Memcached is a high-performance, distributed memory caching system used by Facebook, Twitter, and Wikipedia to reduce database load and accelerate response times. While Redis has overtaken Memcached in popularity, understanding Memcached architecture provides deep insight into distributed cache design: memory management, consistent hashing, hot key mitigation, and cache cluster operations. This guide covers these internals — essential for system design interviews involving caching at scale.
Memcached Architecture
Memcached is a distributed hash table spread across multiple servers. There is no inter-server communication — each server is independent. The client library handles distribution: it hashes the key to determine which server stores it, sends the request directly to that server, and handles failover. This shared-nothing architecture makes Memcached horizontally scalable: adding a server increases total cache capacity proportionally. Each Memcached server is a simple key-value store holding data in memory. Maximum value size: 1 MB. No data structures beyond strings (unlike Redis). No persistence — all data is lost on restart. No replication between servers. Operations: GET (retrieve by key), SET (store), DELETE (remove), INCR/DECR (atomic counter operations), and CAS (compare-and-swap for optimistic concurrency). The simplicity is the strength: Memcached achieves 200,000-500,000 operations per second per server with sub-millisecond latency because it does only one thing — in-memory key-value storage — with minimal overhead.

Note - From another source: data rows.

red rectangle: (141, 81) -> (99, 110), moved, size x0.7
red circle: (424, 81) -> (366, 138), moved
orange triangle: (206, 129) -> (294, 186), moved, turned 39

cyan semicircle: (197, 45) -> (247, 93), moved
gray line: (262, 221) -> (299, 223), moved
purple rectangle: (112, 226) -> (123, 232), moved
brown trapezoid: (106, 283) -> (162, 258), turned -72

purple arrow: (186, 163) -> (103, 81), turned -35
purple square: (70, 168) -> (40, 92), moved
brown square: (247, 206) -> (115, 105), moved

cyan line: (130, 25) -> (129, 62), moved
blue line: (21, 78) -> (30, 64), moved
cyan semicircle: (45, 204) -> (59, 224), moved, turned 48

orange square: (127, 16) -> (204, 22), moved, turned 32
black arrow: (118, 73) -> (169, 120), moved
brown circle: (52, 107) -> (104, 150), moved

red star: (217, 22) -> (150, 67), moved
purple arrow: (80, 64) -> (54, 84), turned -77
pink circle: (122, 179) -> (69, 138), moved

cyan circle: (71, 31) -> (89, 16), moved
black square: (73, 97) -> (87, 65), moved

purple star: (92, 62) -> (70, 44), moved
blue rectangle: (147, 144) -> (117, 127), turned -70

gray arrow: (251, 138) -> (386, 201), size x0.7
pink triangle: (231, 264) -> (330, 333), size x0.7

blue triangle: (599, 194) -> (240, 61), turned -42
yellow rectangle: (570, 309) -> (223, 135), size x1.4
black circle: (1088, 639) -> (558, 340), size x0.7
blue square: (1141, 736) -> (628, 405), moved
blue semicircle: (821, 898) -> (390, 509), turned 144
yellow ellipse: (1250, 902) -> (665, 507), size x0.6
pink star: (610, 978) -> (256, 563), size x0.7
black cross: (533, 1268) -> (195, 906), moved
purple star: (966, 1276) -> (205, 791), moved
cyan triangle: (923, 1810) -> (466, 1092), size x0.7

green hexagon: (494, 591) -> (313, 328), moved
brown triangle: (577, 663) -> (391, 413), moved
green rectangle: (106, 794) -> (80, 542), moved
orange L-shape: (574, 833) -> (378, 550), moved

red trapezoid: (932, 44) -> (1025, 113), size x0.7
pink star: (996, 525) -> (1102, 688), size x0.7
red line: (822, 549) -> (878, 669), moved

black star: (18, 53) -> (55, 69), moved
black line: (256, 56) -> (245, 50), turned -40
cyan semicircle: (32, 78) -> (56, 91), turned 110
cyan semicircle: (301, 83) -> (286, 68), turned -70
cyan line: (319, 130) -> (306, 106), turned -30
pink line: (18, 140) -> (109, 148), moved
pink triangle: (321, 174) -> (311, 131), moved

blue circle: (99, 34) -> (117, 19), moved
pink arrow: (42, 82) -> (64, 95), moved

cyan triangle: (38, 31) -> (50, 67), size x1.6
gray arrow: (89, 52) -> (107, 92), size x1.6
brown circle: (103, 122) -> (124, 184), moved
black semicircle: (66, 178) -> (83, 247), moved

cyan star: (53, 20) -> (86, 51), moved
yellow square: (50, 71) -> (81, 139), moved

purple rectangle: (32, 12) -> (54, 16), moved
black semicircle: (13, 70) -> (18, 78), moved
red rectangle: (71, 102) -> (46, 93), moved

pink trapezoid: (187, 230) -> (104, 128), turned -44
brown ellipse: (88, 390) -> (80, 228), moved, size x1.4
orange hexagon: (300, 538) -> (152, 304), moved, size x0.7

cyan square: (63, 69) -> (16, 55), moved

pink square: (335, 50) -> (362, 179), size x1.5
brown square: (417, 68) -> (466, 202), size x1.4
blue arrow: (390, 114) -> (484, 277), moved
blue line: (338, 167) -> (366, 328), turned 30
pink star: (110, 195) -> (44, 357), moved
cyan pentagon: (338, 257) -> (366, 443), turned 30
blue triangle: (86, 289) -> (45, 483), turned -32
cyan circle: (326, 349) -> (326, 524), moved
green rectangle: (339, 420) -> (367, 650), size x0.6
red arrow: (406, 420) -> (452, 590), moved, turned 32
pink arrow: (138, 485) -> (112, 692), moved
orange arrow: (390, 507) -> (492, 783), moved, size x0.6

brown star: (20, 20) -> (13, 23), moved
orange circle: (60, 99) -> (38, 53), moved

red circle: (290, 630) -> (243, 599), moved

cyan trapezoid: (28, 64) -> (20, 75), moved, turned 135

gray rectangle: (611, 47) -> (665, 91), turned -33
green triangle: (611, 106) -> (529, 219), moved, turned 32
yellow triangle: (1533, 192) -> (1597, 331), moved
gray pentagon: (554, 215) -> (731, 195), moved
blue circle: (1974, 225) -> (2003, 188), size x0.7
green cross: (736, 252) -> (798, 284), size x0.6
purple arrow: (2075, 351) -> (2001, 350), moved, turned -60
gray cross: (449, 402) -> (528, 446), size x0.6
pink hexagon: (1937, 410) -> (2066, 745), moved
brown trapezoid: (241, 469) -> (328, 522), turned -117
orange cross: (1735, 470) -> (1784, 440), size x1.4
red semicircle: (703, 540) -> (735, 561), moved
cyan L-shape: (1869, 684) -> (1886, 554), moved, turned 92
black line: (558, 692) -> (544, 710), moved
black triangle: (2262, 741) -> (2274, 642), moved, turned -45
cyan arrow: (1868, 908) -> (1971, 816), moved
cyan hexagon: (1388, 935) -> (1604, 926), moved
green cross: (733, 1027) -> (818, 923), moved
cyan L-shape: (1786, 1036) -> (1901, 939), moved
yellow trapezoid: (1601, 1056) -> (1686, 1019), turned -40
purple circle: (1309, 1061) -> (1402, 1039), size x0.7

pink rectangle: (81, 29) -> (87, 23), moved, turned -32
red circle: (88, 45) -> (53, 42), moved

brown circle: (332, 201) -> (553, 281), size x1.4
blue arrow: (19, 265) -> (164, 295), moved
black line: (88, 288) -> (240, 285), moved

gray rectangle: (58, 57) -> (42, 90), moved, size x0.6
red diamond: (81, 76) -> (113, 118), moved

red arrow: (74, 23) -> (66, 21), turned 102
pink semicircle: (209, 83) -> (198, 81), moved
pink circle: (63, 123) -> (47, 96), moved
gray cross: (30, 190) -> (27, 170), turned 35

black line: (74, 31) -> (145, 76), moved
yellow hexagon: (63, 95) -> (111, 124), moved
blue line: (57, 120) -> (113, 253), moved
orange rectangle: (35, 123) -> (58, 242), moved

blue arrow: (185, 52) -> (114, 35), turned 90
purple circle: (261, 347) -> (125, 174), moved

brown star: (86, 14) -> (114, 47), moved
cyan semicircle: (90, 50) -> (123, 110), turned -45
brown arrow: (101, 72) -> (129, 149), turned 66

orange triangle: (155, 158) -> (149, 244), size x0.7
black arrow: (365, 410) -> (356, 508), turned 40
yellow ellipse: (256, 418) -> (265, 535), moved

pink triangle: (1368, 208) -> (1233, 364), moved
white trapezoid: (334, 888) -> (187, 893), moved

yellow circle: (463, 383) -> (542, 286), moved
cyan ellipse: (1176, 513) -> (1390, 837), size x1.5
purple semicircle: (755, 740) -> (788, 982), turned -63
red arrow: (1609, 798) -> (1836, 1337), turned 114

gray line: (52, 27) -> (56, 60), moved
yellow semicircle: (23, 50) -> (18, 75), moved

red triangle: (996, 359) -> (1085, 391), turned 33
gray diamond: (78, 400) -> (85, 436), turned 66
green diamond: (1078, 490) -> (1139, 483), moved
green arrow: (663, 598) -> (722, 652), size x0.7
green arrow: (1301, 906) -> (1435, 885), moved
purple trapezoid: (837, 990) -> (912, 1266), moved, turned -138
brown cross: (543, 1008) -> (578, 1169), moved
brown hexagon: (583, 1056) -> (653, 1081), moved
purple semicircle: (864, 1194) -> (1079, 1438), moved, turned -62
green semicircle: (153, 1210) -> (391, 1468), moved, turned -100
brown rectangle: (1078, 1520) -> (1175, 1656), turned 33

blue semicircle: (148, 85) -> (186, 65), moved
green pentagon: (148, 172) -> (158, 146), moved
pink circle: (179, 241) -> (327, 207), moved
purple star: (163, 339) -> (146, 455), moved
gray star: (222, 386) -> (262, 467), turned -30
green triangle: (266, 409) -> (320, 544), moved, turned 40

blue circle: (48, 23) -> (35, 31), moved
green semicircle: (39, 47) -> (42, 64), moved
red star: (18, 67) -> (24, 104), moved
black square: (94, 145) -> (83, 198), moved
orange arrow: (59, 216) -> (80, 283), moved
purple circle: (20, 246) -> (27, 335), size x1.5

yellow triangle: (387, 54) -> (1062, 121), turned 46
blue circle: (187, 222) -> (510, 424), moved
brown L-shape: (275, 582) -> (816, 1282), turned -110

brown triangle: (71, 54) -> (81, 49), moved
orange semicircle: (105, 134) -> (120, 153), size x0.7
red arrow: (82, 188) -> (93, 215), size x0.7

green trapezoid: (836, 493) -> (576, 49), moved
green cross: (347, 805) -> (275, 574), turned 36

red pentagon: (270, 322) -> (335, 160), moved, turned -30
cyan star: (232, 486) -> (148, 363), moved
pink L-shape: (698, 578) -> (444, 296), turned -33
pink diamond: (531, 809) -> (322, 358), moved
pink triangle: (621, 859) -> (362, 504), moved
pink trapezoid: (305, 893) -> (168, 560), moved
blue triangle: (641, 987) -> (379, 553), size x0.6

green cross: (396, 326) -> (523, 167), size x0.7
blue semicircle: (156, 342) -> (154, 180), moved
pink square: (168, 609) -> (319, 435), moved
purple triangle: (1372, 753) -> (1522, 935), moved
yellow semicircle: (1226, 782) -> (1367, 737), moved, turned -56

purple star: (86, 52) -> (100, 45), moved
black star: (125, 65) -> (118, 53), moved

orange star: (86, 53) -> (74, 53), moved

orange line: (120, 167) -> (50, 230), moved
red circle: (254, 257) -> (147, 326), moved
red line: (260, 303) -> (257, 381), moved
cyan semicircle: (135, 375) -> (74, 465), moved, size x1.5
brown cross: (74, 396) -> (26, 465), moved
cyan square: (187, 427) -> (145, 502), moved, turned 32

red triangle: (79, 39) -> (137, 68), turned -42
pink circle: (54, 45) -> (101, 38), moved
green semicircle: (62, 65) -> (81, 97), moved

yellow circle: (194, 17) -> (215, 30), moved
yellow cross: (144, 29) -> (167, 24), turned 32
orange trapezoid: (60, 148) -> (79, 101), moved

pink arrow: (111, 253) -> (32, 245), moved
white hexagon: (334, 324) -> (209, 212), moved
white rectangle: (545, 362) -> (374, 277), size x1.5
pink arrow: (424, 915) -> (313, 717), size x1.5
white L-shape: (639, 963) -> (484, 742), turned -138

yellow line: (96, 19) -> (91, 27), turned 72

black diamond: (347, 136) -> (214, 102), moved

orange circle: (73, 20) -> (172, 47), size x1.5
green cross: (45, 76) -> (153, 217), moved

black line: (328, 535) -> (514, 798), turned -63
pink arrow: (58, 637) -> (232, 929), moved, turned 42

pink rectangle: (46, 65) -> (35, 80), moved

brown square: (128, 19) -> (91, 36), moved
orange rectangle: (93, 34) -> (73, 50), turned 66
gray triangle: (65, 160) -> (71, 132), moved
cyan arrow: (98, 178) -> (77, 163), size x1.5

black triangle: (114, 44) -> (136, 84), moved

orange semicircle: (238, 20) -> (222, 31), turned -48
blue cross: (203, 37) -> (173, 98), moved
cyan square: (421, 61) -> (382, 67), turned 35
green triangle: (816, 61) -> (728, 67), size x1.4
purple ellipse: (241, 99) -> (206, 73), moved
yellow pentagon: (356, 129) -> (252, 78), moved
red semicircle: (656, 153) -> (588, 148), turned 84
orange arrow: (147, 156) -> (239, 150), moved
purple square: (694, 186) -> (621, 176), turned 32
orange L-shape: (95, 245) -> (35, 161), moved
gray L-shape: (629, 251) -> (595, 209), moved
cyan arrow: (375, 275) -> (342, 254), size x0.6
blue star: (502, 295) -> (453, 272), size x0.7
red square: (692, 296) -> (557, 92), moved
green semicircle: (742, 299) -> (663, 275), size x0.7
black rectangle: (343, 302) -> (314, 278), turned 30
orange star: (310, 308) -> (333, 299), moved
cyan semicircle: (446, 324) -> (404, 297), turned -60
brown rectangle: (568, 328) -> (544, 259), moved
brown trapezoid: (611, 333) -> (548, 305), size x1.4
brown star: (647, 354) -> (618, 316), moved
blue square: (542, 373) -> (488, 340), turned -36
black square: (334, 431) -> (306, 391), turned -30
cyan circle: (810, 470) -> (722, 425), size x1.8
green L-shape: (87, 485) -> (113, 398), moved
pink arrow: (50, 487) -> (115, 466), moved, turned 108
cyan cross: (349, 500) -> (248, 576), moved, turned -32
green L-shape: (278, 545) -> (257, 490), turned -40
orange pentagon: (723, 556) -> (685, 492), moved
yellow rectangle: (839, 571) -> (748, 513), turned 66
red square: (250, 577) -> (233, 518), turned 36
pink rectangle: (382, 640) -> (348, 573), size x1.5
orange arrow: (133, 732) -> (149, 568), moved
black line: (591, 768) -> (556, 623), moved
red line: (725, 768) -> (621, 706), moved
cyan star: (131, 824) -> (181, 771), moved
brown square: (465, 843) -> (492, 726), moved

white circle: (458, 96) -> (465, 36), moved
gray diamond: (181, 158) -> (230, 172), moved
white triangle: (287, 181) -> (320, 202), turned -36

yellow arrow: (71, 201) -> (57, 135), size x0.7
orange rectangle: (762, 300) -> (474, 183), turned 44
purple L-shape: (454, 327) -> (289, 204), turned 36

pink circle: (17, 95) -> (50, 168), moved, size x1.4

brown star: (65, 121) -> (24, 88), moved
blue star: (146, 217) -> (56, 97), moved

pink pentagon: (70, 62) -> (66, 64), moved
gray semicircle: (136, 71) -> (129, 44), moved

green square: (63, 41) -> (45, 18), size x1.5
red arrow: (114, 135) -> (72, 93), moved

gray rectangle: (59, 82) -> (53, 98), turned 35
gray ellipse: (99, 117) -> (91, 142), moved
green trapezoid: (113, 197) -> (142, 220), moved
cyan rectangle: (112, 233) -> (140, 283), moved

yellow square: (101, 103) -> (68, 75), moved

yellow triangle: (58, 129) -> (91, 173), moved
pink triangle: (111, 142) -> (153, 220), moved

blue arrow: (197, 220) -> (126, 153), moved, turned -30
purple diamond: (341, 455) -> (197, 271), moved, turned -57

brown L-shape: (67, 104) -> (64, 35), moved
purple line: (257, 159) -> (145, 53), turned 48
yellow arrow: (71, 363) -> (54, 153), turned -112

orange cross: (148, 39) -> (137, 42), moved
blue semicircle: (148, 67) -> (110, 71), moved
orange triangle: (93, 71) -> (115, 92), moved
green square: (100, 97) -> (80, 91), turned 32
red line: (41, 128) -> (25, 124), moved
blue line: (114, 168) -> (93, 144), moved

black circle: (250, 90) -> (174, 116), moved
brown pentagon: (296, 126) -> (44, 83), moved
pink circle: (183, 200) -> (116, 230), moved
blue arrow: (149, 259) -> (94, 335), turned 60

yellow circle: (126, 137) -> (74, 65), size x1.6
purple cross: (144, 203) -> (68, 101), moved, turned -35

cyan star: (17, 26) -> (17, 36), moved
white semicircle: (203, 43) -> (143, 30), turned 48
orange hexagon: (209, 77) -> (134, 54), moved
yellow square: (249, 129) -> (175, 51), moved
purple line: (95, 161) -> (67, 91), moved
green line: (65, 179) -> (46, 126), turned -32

Slab Allocation: Memory Management
Memcached uses slab allocation to avoid memory fragmentation. Instead of malloc/free for each item (which causes fragmentation over time), memory is pre-allocated in slabs. A slab is a 1 MB chunk of memory divided into fixed-size slots (chunks). Slab classes: each class has a different chunk size. Class 1: 96-byte chunks. Class 2: 120-byte chunks. Class 3: 152-byte chunks (each class is ~1.25x the previous). Up to ~40 classes covering sizes up to 1 MB. When an item is stored: Memcached picks the smallest slab class that fits the item (key + value + metadata). The item is stored in a free chunk of that class. If no free chunk exists, LRU eviction removes the least recently used item within that slab class. Slab calcification problem: if your workload shifts (initially many small items, later many large items), the memory allocated to small-slab classes cannot be reused by large-slab classes. Memory is “calcified” in the wrong distribution. Memcached slab automover (newer versions) detects imbalanced slab usage and reassigns slabs between classes. Monitoring: the stats slabs command shows per-class usage, eviction counts, and free chunks — essential for identifying slab imbalance.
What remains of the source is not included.